Wir sehen also: Die Annahme einer hohen Giftigkeit des Indolalkaloids Gramin relativiert sich bei genauerem Hinsehen und ist im Grunde widerlegt. Außerdem kann davon ausgegangen werden, dass in Phalaris spp. keine großen Mengen Gramin vorhanden sind.

 

Über den Hintergrund

Ich habe mit Phalaris-Arten (arundinacea und der Turkey Red sowie aquatica) experimentiert und auch bei gewagteren Bioassays keine unerwünschten oder gar toxischen Symptome ertragen müssen. Irgendwann fragte ich mich, warum alle Welt so ein Aufhebens um Gramin macht. Einige Recherchen und weitere Tests resultierten schließlich in diesem kurzen Text.

 

Bibliografie

Appleseed, Johnny (1995), Phalaris in großen Mengen, Entheogene 4: 36f.
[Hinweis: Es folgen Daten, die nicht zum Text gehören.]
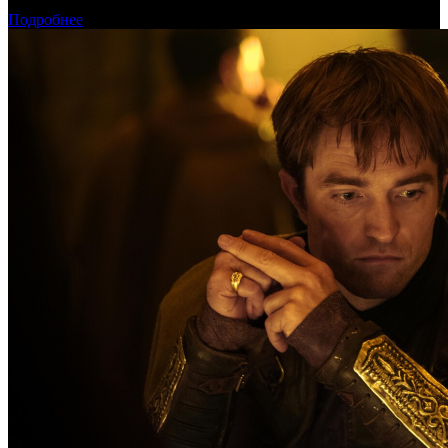
фильмов
Подробнее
Bös, B. (2000), Giftpflanzenkompendium, Online-Datenbank, Siegen: www.giftpflanzen.com

DeKorne, Jim (1998), Psychedelischer Neo-Schamanismus, Löhrbach: Werner Pieper and The Grüne Kraft

Festi, Francesco; Samorini, Giorgio (1994), Ayahuasca-like effects, obtained with ltalian plants, Vortrag auf der States of Consciousness, 3-7 Okt., Llèida (Spanien)
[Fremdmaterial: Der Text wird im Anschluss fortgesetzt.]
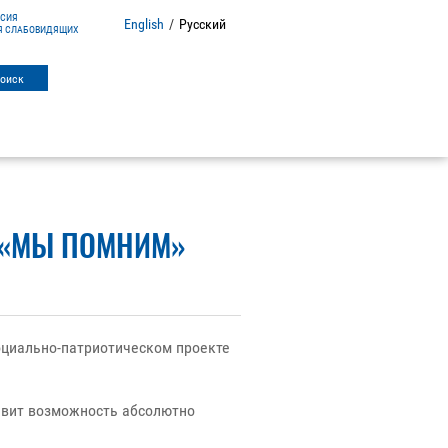
РСИЯ
English
/
Русский
Я СЛАБОВИДЯЩИХ
 «МЫ ПОМНИМ»
оциально-патриотическом проекте
тавит возможность абсолютно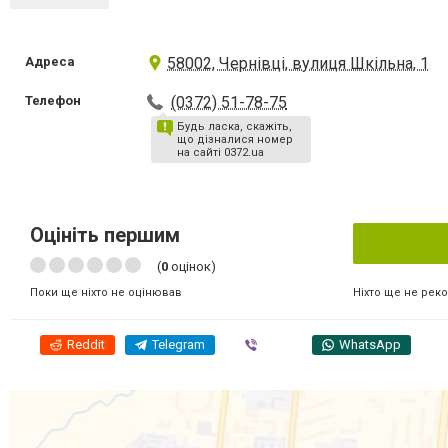
Адреса
58002, Чернівці, вулиця Шкільна, 1
Телефон
(0372) 51-78-75
Будь ласка, скажіть,
що дізналися номер
на сайті 0372.ua
Оцініть першим
(
0
оцінок)
Ніхто ще не рек
Поки ще ніхто не оцінював
Reddit
Telegram
Viber
WhatsApp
Frohne, Dietrich; Pfänder, Hans Jürgen (2004), Giftpflanzen, Stuttgart: Wissenschaftliche Verlagsgesellschaft

Hunnius (1998), Pharmazeutisches Wörterbuch, Berlin / New York: De Gruyter

Marten, G.C.; Barnes, R.F.; Simons A.B.; Wooding, F.J. (1973), Alkaloids and palatability of Phalaris arundinacea L. grown in diverse environments. Agronomy Journal 65: 199-201

Marten, G.L., Jordan, R.M.; Hovin, A.W. (1976), Biological significance of reed canarygrass alkaloids and association with palatability variation to grazing in sheep and cattle, Agronomy Journal 68: 909-914

Rätsch, Christian (1998), Enzyklopädie der psychoaktiven Pflanzen, Aarau: AT Verlag

Roth, Lutz; Daunderer, Max; Kormann, Kurt (1994), Giftpflanzen – Pflanzengifte. Sonderausg., Hamburg: Nikol Verlagsgesellschaft

Shulgin, Sasha; Shulgin, Ann (1997), TiHKAL, Berkeley: Transform Press

Sneader, W. (1985), Drug Discovery, John Wiley & Sons.